▶ [GOAL OF THE EXERCISE]: Please restate word for word all lines from the one containing "e Empoderamento da" to the final line of the entries, and include no pictures.

*** Begin section ***

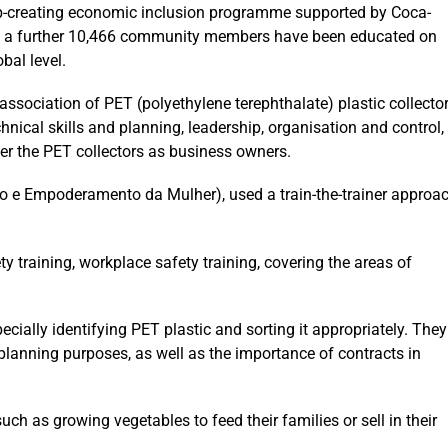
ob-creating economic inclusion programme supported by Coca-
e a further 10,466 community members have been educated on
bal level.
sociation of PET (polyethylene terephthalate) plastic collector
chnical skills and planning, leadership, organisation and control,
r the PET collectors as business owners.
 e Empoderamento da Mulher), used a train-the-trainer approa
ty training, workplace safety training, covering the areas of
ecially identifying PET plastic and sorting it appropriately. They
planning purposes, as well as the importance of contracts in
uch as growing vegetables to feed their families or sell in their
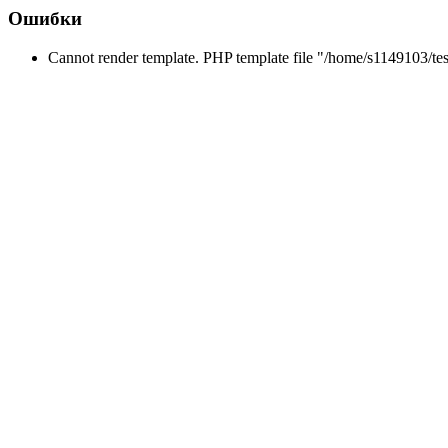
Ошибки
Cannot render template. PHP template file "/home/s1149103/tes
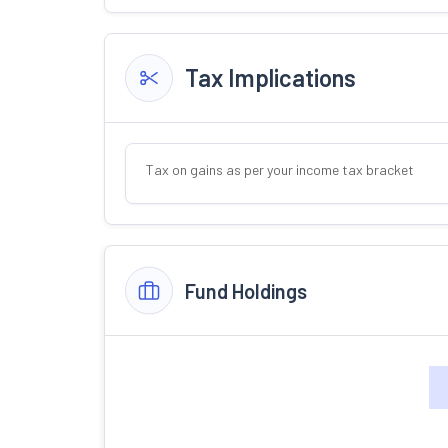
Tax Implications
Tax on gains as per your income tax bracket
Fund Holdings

*** End section ***

▶ [WRITTEN ANSWER]:
 e Empoderamento da Mulher), used a train-the-trainer approa
ty training, workplace safety training, covering the areas of
ecially identifying PET plastic and sorting it appropriately. They
planning purposes, as well as the importance of contracts in
uch as growing vegetables to feed their families or sell in their
Ошибки
Cannot render template. PHP template file "/home/s1149103/tes
Tax Implications
Tax on gains as per your income tax bracket
Fund Holdings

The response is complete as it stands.